A semi-sporting event involving the pushing over of bovine livestock.
The origins of this sport are unknown and there are few set rules.
The aim of the game is for a small team of "tippers" (often numbering from 3-10) to successfully sneak up on a cow, without detection, and push over or "tip" said cow until it is laying completely horizontal on the ground. The tippers then flee the field to a pre-arranged safe area not in the same field as the cow and not on the land of the farm owner, this safe area is often the home of a tipper or a local public house.
The use of tripping aids, such as ropes, is allowed in this sport and are often deployed in two pronged pincer moves against the intended target.

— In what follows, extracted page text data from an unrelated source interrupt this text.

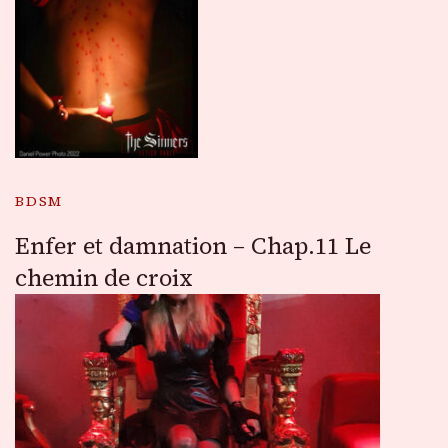
BDSM
Enfer et damnation – Chap.11 Le
chemin de croix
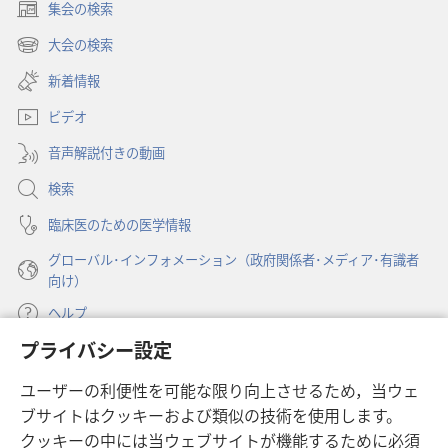
集会の検索
（新
し
大会の検索
（新
い
し
新着情報
タ
い
ブ
ビデオ
タ
で
ブ
開
音声解説付きの動画
で
く）
開
検索
く）
臨床医のための医学情報
グローバル･インフォメーション（政府関係者･メディア･有識者
向け）
ヘルプ
プライバシー設定
寄付
（新
ユーザーの利便性を可能な限り向上させるため，当ウェ
し
ブサイトはクッキーおよび類似の技術を使用します。
い
ものみの塔 オンライン・ライブラリー
（新
タ
クッキーの中には当ウェブサイトが機能するために必須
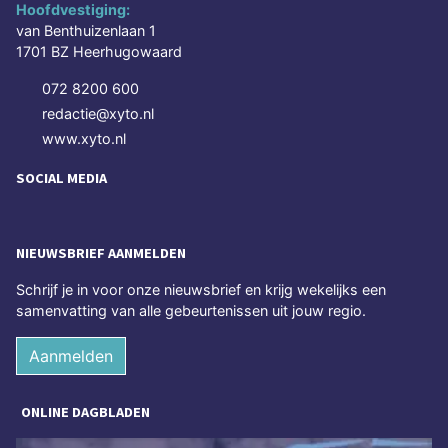
Hoofdvestiging:
van Benthuizenlaan 1
1701 BZ Heerhugowaard
072 8200 600
redactie@xyto.nl
www.xyto.nl
SOCIAL MEDIA
NIEUWSBRIEF AANMELDEN
Schrijf je in voor onze nieuwsbrief en krijg wekelijks een
samenvatting van alle gebeurtenissen uit jouw regio.
Aanmelden
ONLINE DAGBLADEN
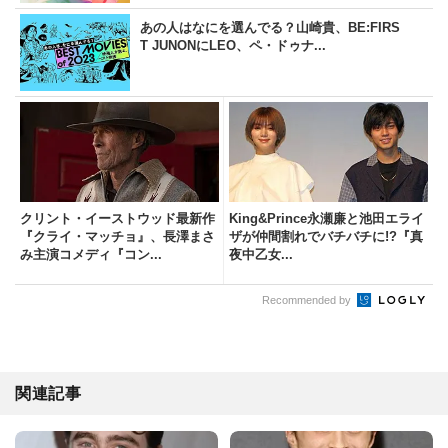
あの人はなにを選んでる？山崎貴、BE:FIRS
T JUNONにLEO、ペ・ドゥナ...
クリント・イーストウッド最新作
King&Prince永瀬廉と池田エライ
『クライ・マッチョ』、長澤まさ
ザが仲間割れでバチバチに!?『真
み主演コメディ『コン...
夜中乙女...
Recommended by
関連記事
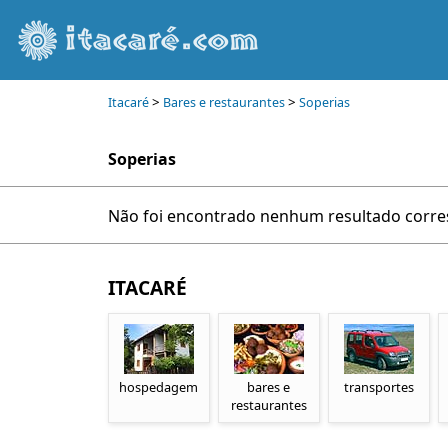
>
>
Itacaré
Bares e restaurantes
Soperias
Soperias
Não foi encontrado nenhum resultado corres
ITACARÉ
hospedagem
bares e
transportes
restaurantes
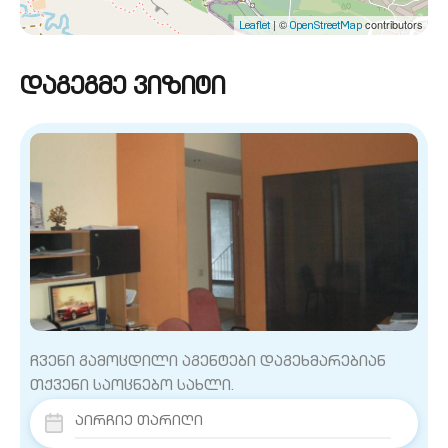
| ©
contributors
Leaflet
OpenStreetMap
დაგეგმე ვიზიტი
ჩვენი გამოცდილი აგენტები დაგეხმარებიან
თქვენი საოცნებო სახლი.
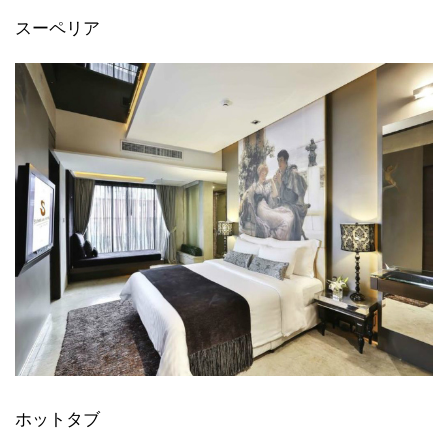
スーペリア
ホットタブ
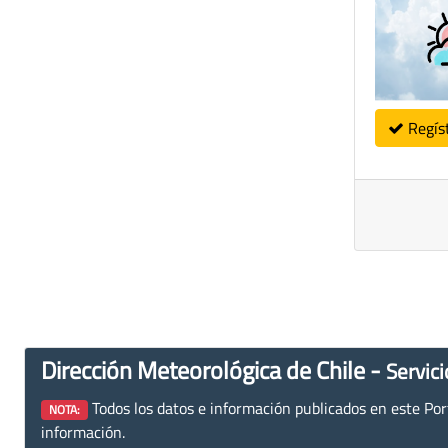
Regís
Dirección Meteorológica de Chile -
Servici
Todos los datos e información publicados en este Porta
NOTA:
información.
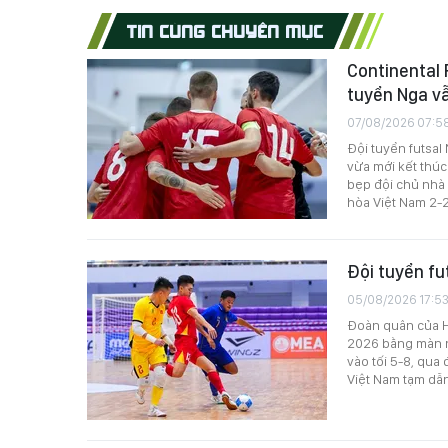
TIN CÙNG CHUYÊN MỤC
Continental 
tuyển Nga vẫ
07/08/2026 07:5
Đội tuyển futsal
vừa mới kết thúc
bẹp đội chủ nhà T
hòa Việt Nam 2-2
Đội tuyển fu
05/08/2026 17:5
Đoàn quân của HL
2026 bằng màn ng
vào tối 5-8, qua 
Việt Nam tạm dẫn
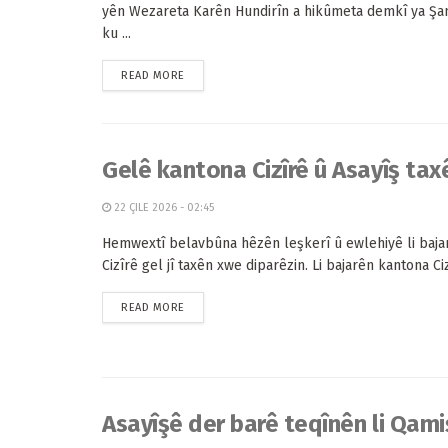
yên Wezareta Karên Hundirîn a hikûmeta demkî ya Şam
ku ...
READ MORE
Gelê kantona Cizîrê û Asayîş tax
22 ÇILE 2026 - 02:45
Hemwextî belavbûna hêzên leşkerî û ewlehiyê li baja
Cizîrê gel jî taxên xwe diparêzin. Li bajarên kantona Cizî
READ MORE
Asayîşê der barê teqînên li Qam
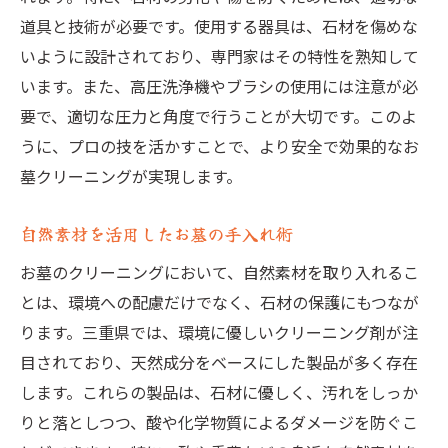
道具と技術が必要です。使用する器具は、石材を傷めな
いように設計されており、専門家はその特性を熟知して
います。また、高圧洗浄機やブラシの使用には注意が必
要で、適切な圧力と角度で行うことが大切です。このよ
うに、プロの技を活かすことで、より安全で効果的なお
墓クリーニングが実現します。
自然素材を活用したお墓の手入れ術
お墓のクリーニングにおいて、自然素材を取り入れるこ
とは、環境への配慮だけでなく、石材の保護にもつなが
ります。三重県では、環境に優しいクリーニング剤が注
目されており、天然成分をベースにした製品が多く存在
します。これらの製品は、石材に優しく、汚れをしっか
りと落としつつ、酸や化学物質によるダメージを防ぐこ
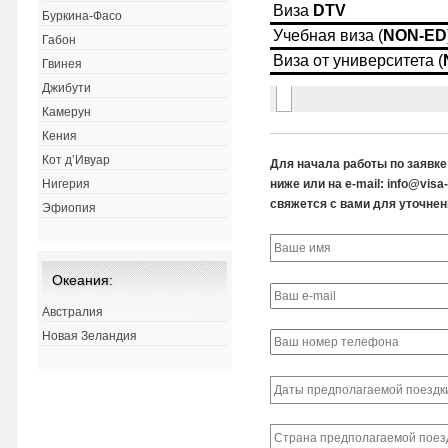
Буркина-Фасо
Габон
Гвинея
Джибути
Камерун
Кения
Кот д’Ивуар
Для начала работы по заявк
ниже или на e-mail: info@vis
Нигерия
свяжется с вами для уточнен
Эфиопия
Океания:
Австралия
Новая Зеландия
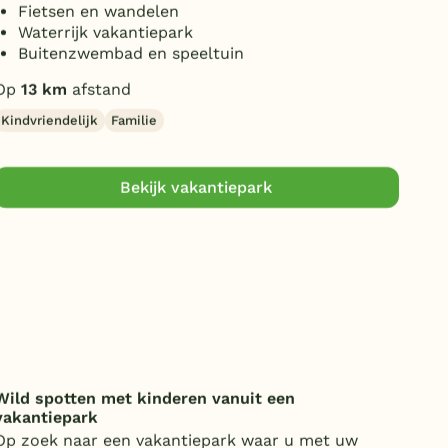
Fietsen en wandelen
T
Waterrijk vakantiepark
T
Buitenzwembad en speeltuin
V
Op
13 km
afstand
Op
Kindvriendelijk
Familie
Bekijk vakantiepark
Wild spotten met kinderen vanuit een
Onde
vakantiepark
over
Op zoek naar een vakantiepark waar u met uw
Van 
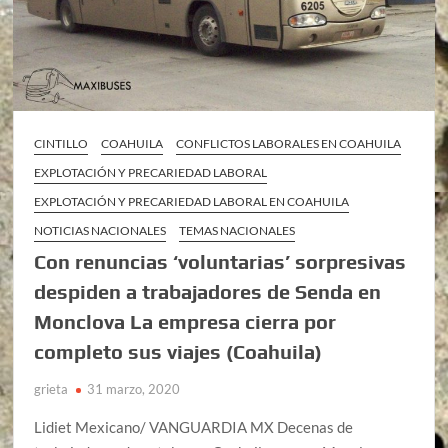
CINTILLO
COAHUILA
CONFLICTOS LABORALES EN COAHUILA
EXPLOTACIÓN Y PRECARIEDAD LABORAL
EXPLOTACIÓN Y PRECARIEDAD LABORAL EN COAHUILA
NOTICIAS NACIONALES
TEMAS NACIONALES
Con renuncias ‘voluntarias’ sorpresivas
despiden a trabajadores de Senda en
Monclova La empresa cierra por
completo sus viajes (Coahuila)
grieta
31 marzo, 2020
Lidiet Mexicano/ VANGUARDIA MX Decenas de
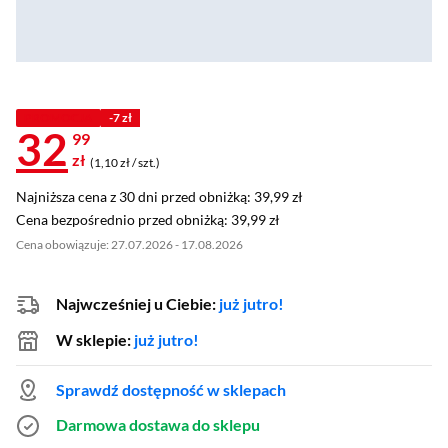
PROMOCJA
-7 zł
32
99
zł
(1,10 zł / szt.)
Najniższa cena z 30 dni przed obniżką: 39,99 zł
Najniższa cena z 30 dni przed obniżką:
39,99 zł
Cena bezpośrednio przed obniżką: 39,99 zł
Cena bezpośrednio przed obniżką:
39,99 zł
Cena obowiązuje: 27.07.2026 - 17.08.2026
Najwcześniej u Ciebie:
już jutro!
W sklepie:
już jutro!
Sprawdź dostępność w sklepach
Darmowa dostawa do sklepu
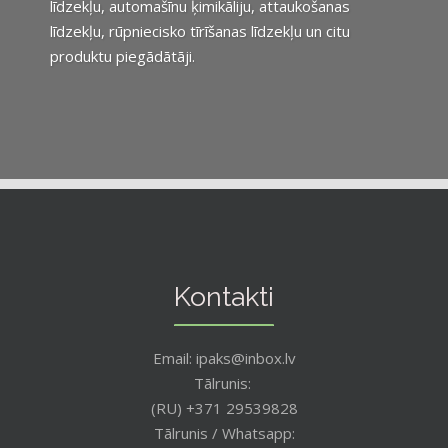
līdzekļu, automašīnu ķimikāliju, attaukošanas
līdzekļu, rūpniecisko tīrīšanas līdzekļu un citu
produktu piegādātāji.
Kontakti
Email: ipaks@inbox.lv
Tālrunis:
(RU) +371 29539828
Tālrunis / Whatsapp:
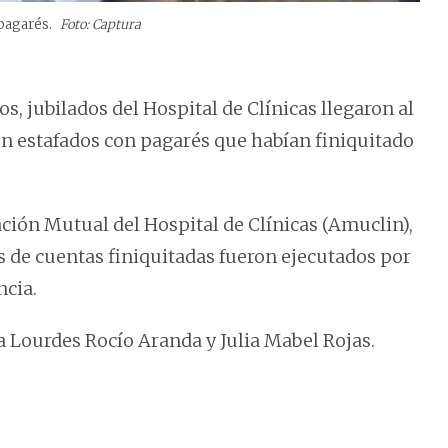
 pagarés.
Foto: Captura
, jubilados del Hospital de Clínicas llegaron al
on estafados con pagarés que habían finiquitado
ión Mutual del Hospital de Clínicas (Amuclin),
s de cuentas finiquitadas fueron ejecutados por
ncia.
 Lourdes Rocío Aranda y Julia Mabel Rojas.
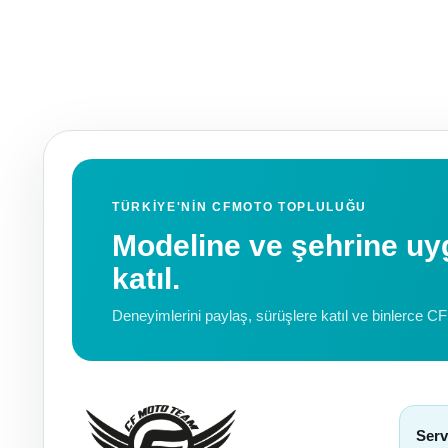
TÜRKIYE'NIN CFMOTO TOPLULUĞU
Modeline ve şehrine 
katıl.
Deneyimlerini paylaş, sürüşlere katıl ve binlerce C
Serv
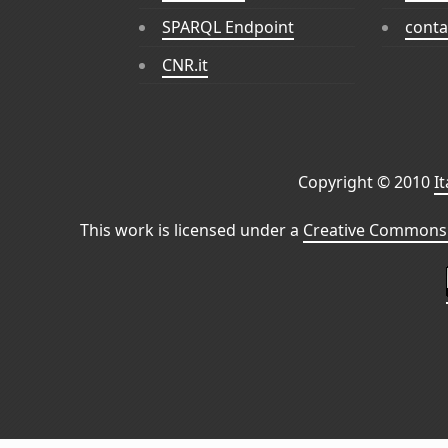
SPARQL Endpoint
conta
CNR.it
Copyright © 2010
I
This work is licensed under a
Creative Commons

There are hazards in this sport. The main of which is of the course the cow itself. Often after being tipped the cow may give chase on it's attackers and potentially gore them (horns permitting), there is also a risk of a team member being crushed by the cow as it falls.
Pregnant and nursing cows are not permitted to be tipped in this sport. Bulls are fair game and worth more points because of the increased risk. Multi-tips are also worth more points.
Multi-tips are achieved when a team of tippers successfully tip more than one cow in a field before exiting gaining two points for each additional cow after the first. ie. the first cow is 1pt. the second/third/fourth/fifth etc. are worth 2pts.
Cow 1pt, additional cows 2pts.
Bull 2pts, additional cows 3pts.
Bull 2pts, additional bulls 5pts.
Rules and scoring may vary according to counrty, region and local custom.
Only one round may be played in each field of cows, as soon as any team member leaves the field the round is over and the score finalized. This game can be played by any number of teams of equal size.
Cow-tipping is not a recognized sporting event, however it is found is many countries around the world.